- _Work to complete_: Could you return every line of the records below that contains the word "materials"?
*** Begin section ***
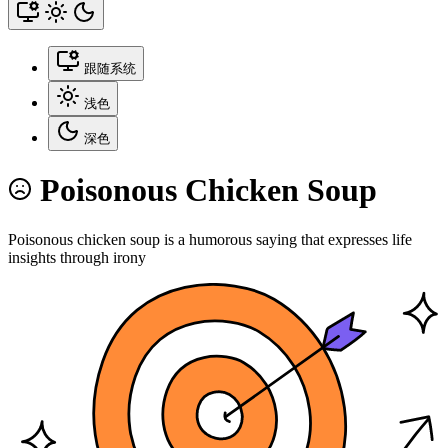
跟随系统
浅色
深色
Poisonous Chicken Soup
Poisonous chicken soup is a humorous saying that expresses life
insights through irony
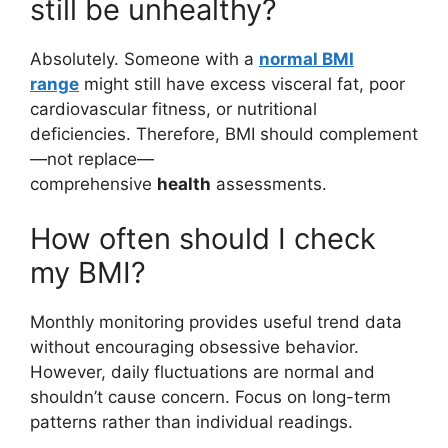
still be unhealthy?
Absolutely. Someone with a
normal BMI
range
might still have excess visceral fat, poor
cardiovascular fitness, or nutritional
deficiencies. Therefore, BMI should complement
—not replace—
comprehensive
health
assessments.
How often should I check
my BMI?
Monthly monitoring provides useful trend data
without encouraging obsessive behavior.
However, daily fluctuations are normal and
shouldn’t cause concern. Focus on long-term
patterns rather than individual readings.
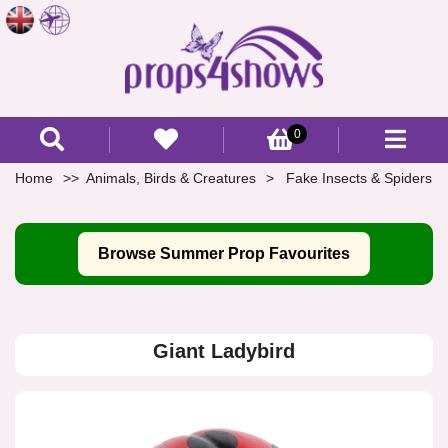
0
Home
Animals, Birds & Creatures
Fake Insects & Spiders
Browse Summer Prop Favourites
Giant Ladybird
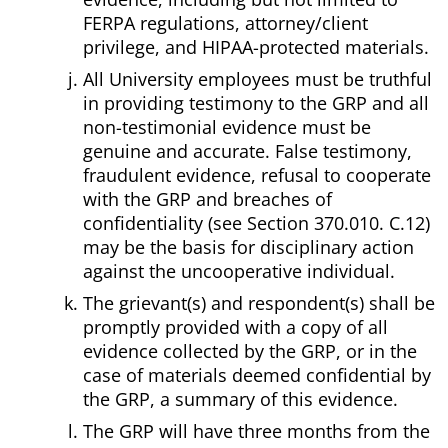
FERPA regulations, attorney/client
privilege, and HIPAA-protected materials.
All University employees must be truthful
in providing testimony to the GRP and all
non-testimonial evidence must be
genuine and accurate. False testimony,
fraudulent evidence, refusal to cooperate
with the GRP and breaches of
confidentiality (see Section 370.010. C.12)
may be the basis for disciplinary action
against the uncooperative individual.
The grievant(s) and respondent(s) shall be
promptly provided with a copy of all
evidence collected by the GRP, or in the
case of materials deemed confidential by
the GRP, a summary of this evidence.
The GRP will have three months from the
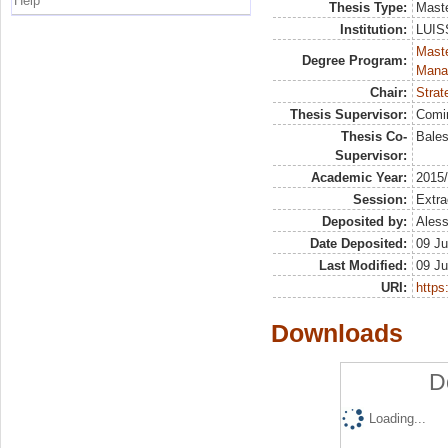
Help
Thesis Type:
Maste
Institution:
LUISS
Mast
Degree Program:
Mana
Chair:
Strat
Thesis Supervisor:
Comi
Thesis Co-
Bales
Supervisor:
Academic Year:
2015
Session:
Extra
Deposited by:
Aless
Date Deposited:
09 Ju
Last Modified:
09 Ju
URI:
https:
Downloads
D
Loading...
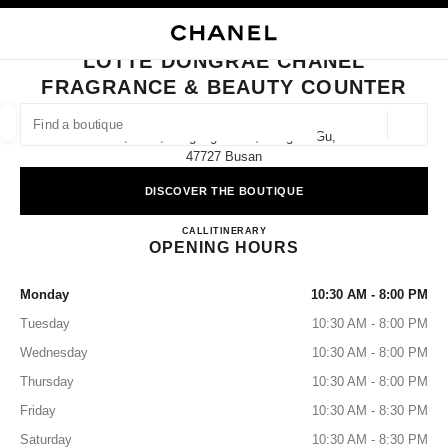
NABLE HIGH CONTRAST
CLOSE BOUTIQUE CARD LOTTE DONGRAE CHANEL FRAGRANCE & BEA
main navigation
Search
main navigation
LOTTE DONGRAE CHANEL
FRAGRANCE & BEAUTY COUNTER
FIND A BOUTIQUE
Geoloca
1f, 1393, Jungang-Daero, Dongrae-Gu,
suggestions are displayed below this search bar
0 Suggestions available
47727 Busan
DISCOVER THE BOUTIQUE
FASHION
EYEWEAR
WATCHES & FINE JEWELLERY
filters result by:
filters
Lotte Dongrae CHANEL Fragran
CALL
+82 51 668 4100
ITINERARY
OPENING HOURS
Monday
10:30 AM - 8:00 PM
Tuesday
10:30 AM - 8:00 PM
Wednesday
10:30 AM - 8:00 PM
Thursday
10:30 AM - 8:00 PM
Friday
10:30 AM - 8:30 PM
Saturday
10:30 AM - 8:30 PM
*** End section ***
- _Task result_:
privilege, and HIPAA-protected materials.
case of materials deemed confidential by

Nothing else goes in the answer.